O candidato ao Senado por São Paulo, Guilherme Derrite (PP-SP), participou do programa Café com a Gazeta do Povo na última quarta-feira (16), onde não poupou críticas às ex-ministras Marina Silva (Rede) e Simone Tebet (PSB). Em meio a um acirrado debate eleitoral, Derrite acusou as candidatas de incoerência e oportunismo, após atritos com o Partido dos Trabalhadores (PT).
Derrite, reeleito deputado federal pelo PL em 2022, voltou ao Progressistas para disputar uma vaga no Senado, após ter sido secretário de Segurança Pública na gestão do governador Tarcísio de Freitas (Republicanos-SP). Com uma trajetória marcada pela segurança pública, o ex-policial militar da reserva destacou que a origem política das candidatas não desqualifica suas candidaturas, mas criticou a maneira como elas se mudaram para São Paulo.
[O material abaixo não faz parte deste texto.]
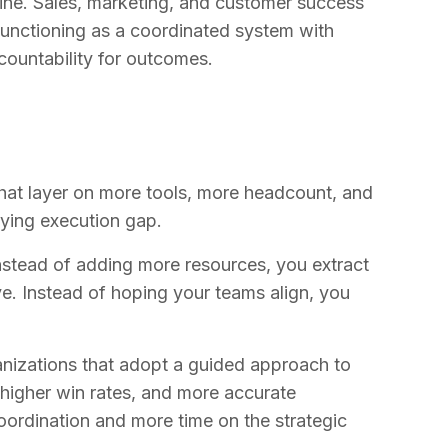
ngine. Sales, marketing, and customer success
functioning as a coordinated system with
ountability for outcomes.
hat layer on more tools, more headcount, and
ying execution gap.
nstead of adding more resources, you extract
e. Instead of hoping your teams align, you
ganizations that adopt a guided approach to
 higher win rates, and more accurate
oordination and more time on the strategic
“Elas foram rechaçadas pelos seus estados por conta da incoerência. No passado recente, acusaram o Lula de maneira correta. O fato de terem feito parte de um governo corrupto, reconhecido assim inclusive por elas no passado, desqualifica as candidatas, não a origem delas”, afirmou Derrite, referindo-se às mudanças de domicílio eleitoral de Marina e Tebet.
O candidato também comentou sobre sua escolha de chapa, ressaltando que a aliança com André do Prado (PL-SP) foi mais pragmática do que ideológica. “Entendo que temos um inimigo maior nesta eleição, que são as candidatas da esquerda”, disse.
Durante a entrevista, Derrite foi questionado sobre a crise enfrentada na segurança pública após a morte de Antônio Vinicius Lopes Gritzbach, delator do Primeiro Comando da Capital (PCC). Ele defendeu a atuação da Corregedoria da Polícia Militar, que, segundo ele, foi responsável por prender criminosos infiltrados nas forças de segurança. “Quem prendeu esses criminosos que trabalhavam ilegalmente para esse criminoso fomos nós”, afirmou.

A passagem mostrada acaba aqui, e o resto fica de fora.